News Round-Up: RYSE 3D, ATLIX, and Carbon

From a UK-based additive manufacturing SME proving that polymer 3D printing can scale into serial production, to a European metal AM player expanding its commercial footprint in Southern Europe, and Carbon reinforcing its position in the cycling market with a dedicated Tier 1 manufacturing partner, this edition of news round-up reflects how companies are investing efforts to expand their business.

 

RYSE 3D: Serial production of high-performance parts from the UK’s midlands

Daily Express. Mitchell Barnes,27, CEO of Ryse 3D in Shipston on Stour. 5th September 2023.

Founded in 2017 by Mitchell Barnes, RYSE 3D provides polymer parts in series production, for demanding end applications. The Shipston-on-Stour company, run by Mitchell and his brother Cameron, supplies high-performance components to 23 hypercar projects worldwide, as well as to programmes in aerospace, defence, and energy.
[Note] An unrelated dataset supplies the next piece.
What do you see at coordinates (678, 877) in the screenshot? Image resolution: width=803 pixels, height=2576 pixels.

The company’s production process is built around large-format polymer 3D printing using widely available engineering-grade materials, with no tooling investment required. With a production of up to four million components per year, and exports now account for nearly half of its revenues, the company reaches clients in the US, Denmark, France, and Latvia.

With several team members being trained internally from non-technical backgrounds, illustrating a pragmatic approach to skills development in a sector often challenged by talent shortages, the business recently exceeded £5 million in annual turnover and invested over £1 million in new equipment, R&D, and the development of its own ‘LANDR’ large-format printer. RYSE 3D has now been recognised with two King’s Awards for Enterprise: one for Innovation (2024) and one for International Trade (2026).

 

ATLIX enters Spain with Excelencia Tech Group as Its distributor

Bilboard at a tradeshowATLIX, the European industrial LPBF manufacturer, has announced the appointment of Excelencia Tech Group as its official distributor for the Spanish market. The agreement gives Spanish industrial manufacturers direct access to ATLIX’s full LPBF portfolio, supported by local sales, application consulting, maintenance, and field service.
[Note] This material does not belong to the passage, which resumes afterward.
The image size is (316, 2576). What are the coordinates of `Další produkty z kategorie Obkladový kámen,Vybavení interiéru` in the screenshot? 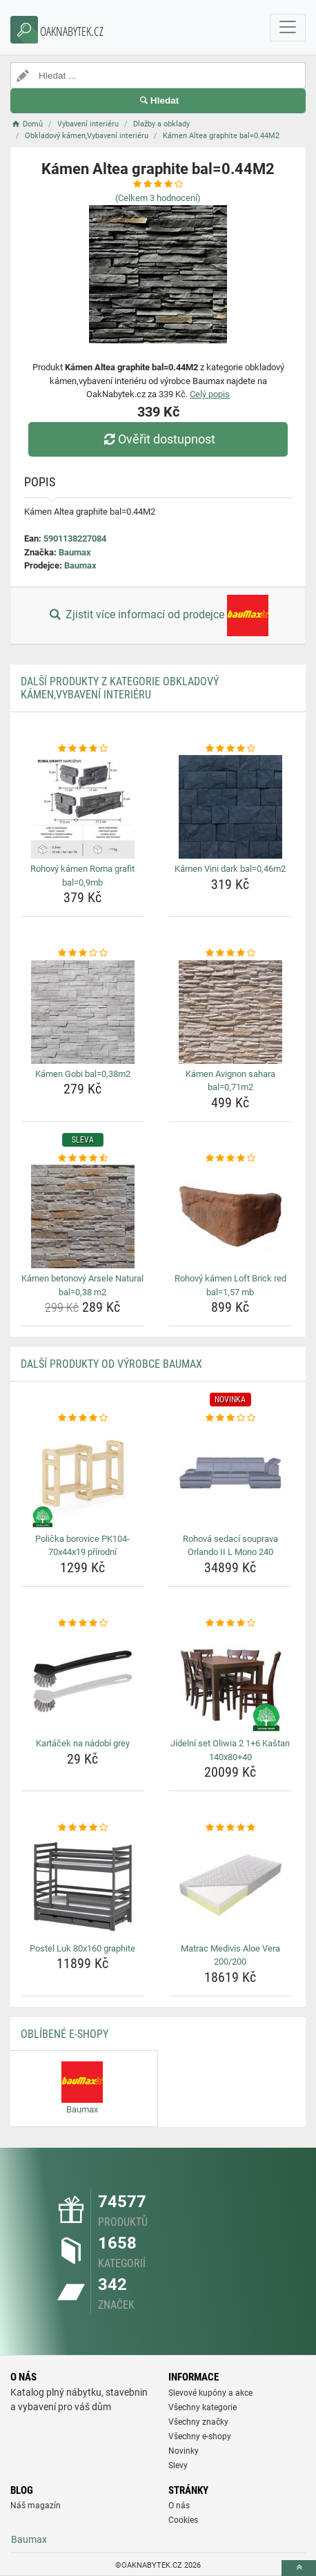 It's located at (120, 688).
Excelencia Tech Group is headquartered at DFactory Barcelona and operates three offices across Spain (Barcelona, Madrid, and Bizkaia’s Automotive Intelligence Center). With over 20 years of cumulative experience in additive manufacturing and a team of five application engineers and five field service technicians, the company is one of Spain’s most established AM partners. Its subsidiary, Windforce 3D, also offers on-demand printing services, giving customers access to production capacity alongside equipment.
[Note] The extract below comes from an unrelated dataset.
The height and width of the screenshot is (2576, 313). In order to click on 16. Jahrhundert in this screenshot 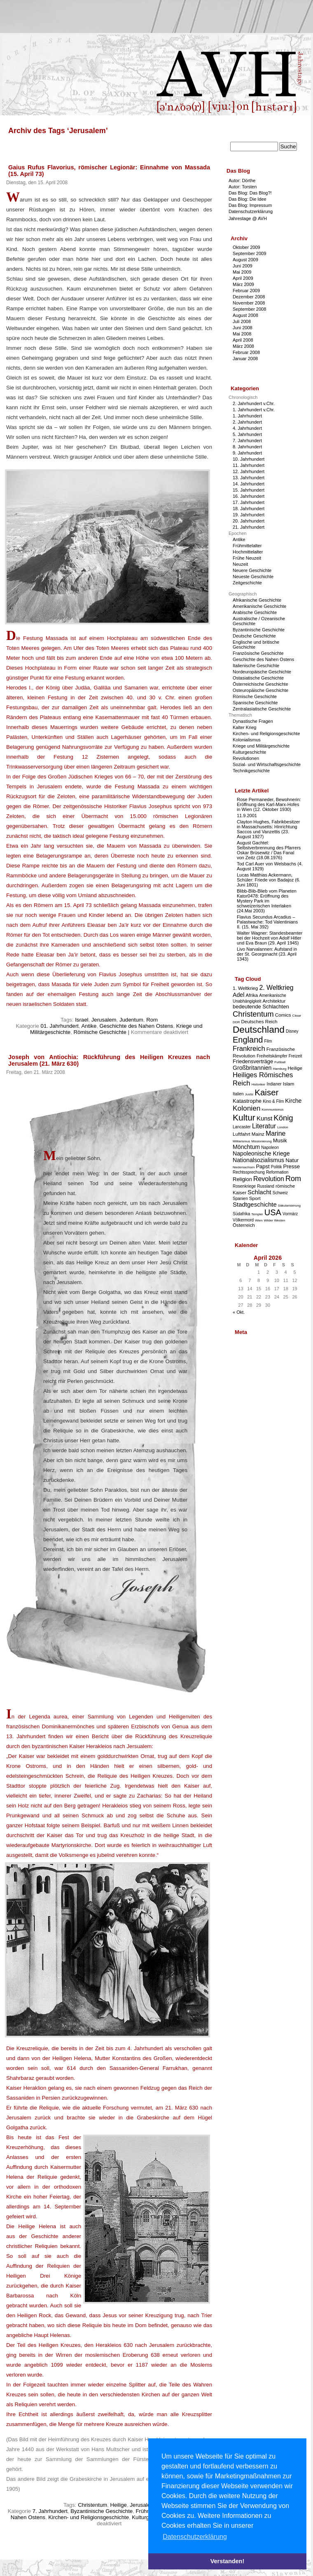 , I will do `click(248, 496)`.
Spain’s industrial base (notably in automotive, aerospace, and general manufacturing) is precisely the environment where LPBF metal AM is gaining traction. The ATLIX platform brings together German engineering heritage from TRUMPF with Italian operational flexibility under its current structure.

Distribution partnerships often receive less attention than product launches, yet they are frequently more consequential for actual market development. For ATLIX, securing a distributor of Excelencia Tech’s caliber, with deep vertical expertise and proven service infrastructure is a sign that we may expect lot of more traction at the applications level.

Carbon and DDK establish the first tier 1 contract manufacturer for 3D-printed saddles in Asia

Carbon has announced a partnership with DDK, a Taiwan-based manufacturer with over 50 years of experience in bicycle saddle production, to establish the first dedicated, vertically integrated Tier 1 supplier of 3D-printed saddles on Carbon’s platform in Asia. The agreement is designed to consolidate the entire saddle supply chain, from additive manufacturing of latticed structures to final assembly, under one roof.

The move comes as Carbon reports having enabled the production of nearly one million 3D-printed saddles to date, with demand now outpacing existing capacity. DDK’s vertical integration capabilities, spanning foam manufacturing, cover processing, plastic injection, and metalwork, provide a level of supply chain control that is rare in the 3D printing ecosystem. By centralising production in Asia, the partnership also aims to reduce time-to-market and lower the cost threshold for brands looking to incorporate 3D-printed saddles into their product lines, including entry-level SKUs.

Beyond the cycling market, the model has broader implications: it is one of the more mature examples of a 3D printing OEM embedding itself within a traditional manufacturing supply chain at the Tier 1 level, rather than operating as a parallel or experimental track.